• TASK DIRECTIONS:
How many lines of the data include the string "پرسپولیس"? State the number and nothing else.

• RECORDS:
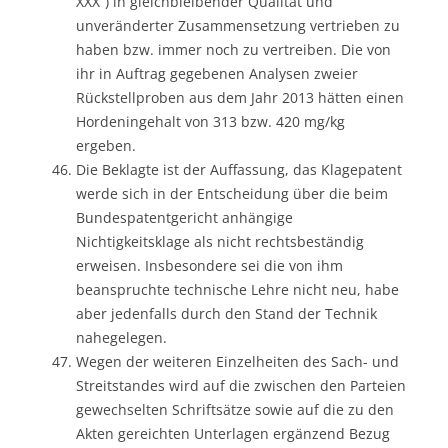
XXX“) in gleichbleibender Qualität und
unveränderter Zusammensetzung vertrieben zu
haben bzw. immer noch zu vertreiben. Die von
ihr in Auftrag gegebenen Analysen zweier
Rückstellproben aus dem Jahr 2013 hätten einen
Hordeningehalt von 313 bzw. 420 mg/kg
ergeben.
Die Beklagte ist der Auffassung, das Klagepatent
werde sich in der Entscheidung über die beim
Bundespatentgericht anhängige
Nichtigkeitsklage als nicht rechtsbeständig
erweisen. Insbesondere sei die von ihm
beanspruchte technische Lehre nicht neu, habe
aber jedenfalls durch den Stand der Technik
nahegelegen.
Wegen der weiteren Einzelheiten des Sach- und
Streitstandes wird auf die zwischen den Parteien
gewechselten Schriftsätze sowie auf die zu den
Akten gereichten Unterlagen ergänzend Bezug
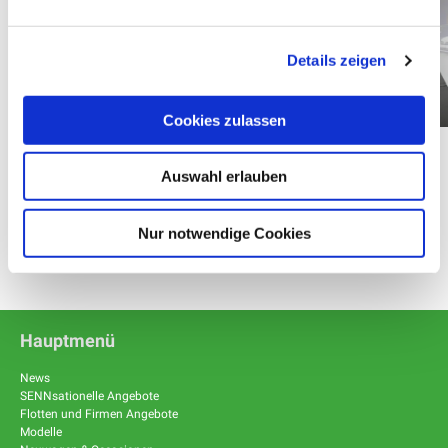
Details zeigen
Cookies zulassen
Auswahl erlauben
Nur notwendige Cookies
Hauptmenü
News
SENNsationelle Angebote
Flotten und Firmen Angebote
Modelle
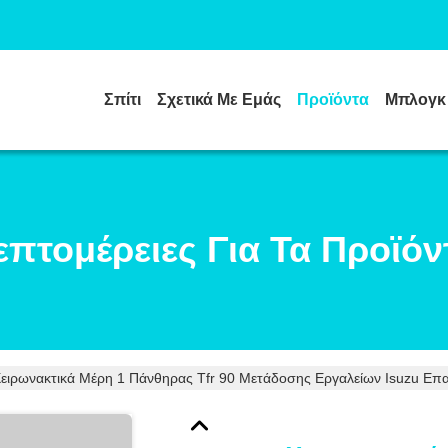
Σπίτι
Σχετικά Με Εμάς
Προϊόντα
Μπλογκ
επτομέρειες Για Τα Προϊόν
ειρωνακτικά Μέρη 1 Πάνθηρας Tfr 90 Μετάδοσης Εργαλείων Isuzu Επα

---

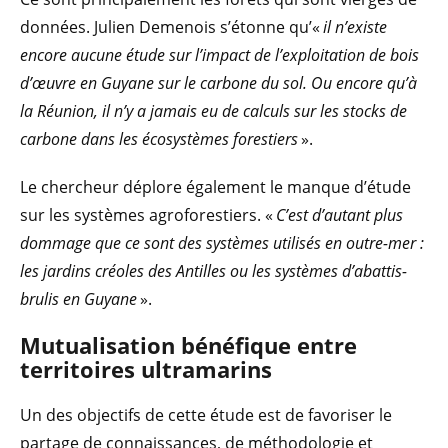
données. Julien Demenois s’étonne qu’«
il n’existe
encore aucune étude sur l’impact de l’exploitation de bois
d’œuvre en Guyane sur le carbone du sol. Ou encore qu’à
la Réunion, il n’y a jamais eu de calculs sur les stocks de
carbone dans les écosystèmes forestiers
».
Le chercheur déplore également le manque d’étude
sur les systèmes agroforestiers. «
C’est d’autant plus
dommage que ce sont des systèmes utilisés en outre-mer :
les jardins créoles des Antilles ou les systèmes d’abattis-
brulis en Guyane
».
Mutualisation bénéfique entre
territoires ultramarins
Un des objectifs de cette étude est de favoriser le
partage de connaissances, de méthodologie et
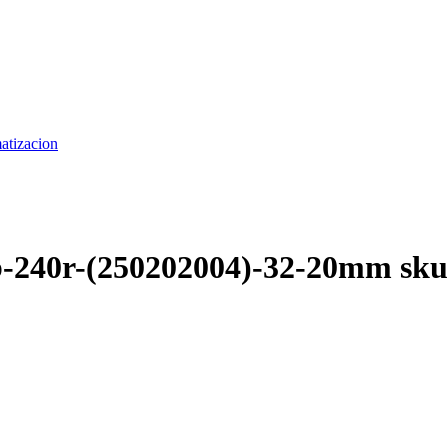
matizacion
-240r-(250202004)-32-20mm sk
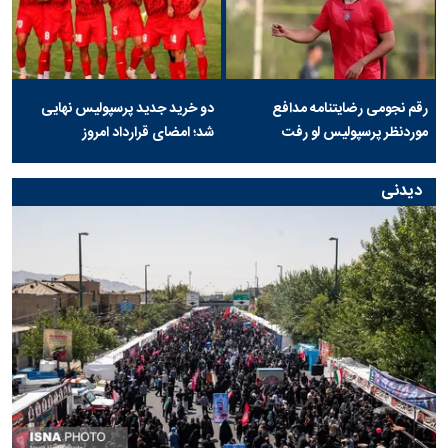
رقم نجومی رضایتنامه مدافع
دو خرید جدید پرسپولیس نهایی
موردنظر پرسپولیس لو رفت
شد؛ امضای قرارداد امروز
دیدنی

• ANSWER SECTION:
2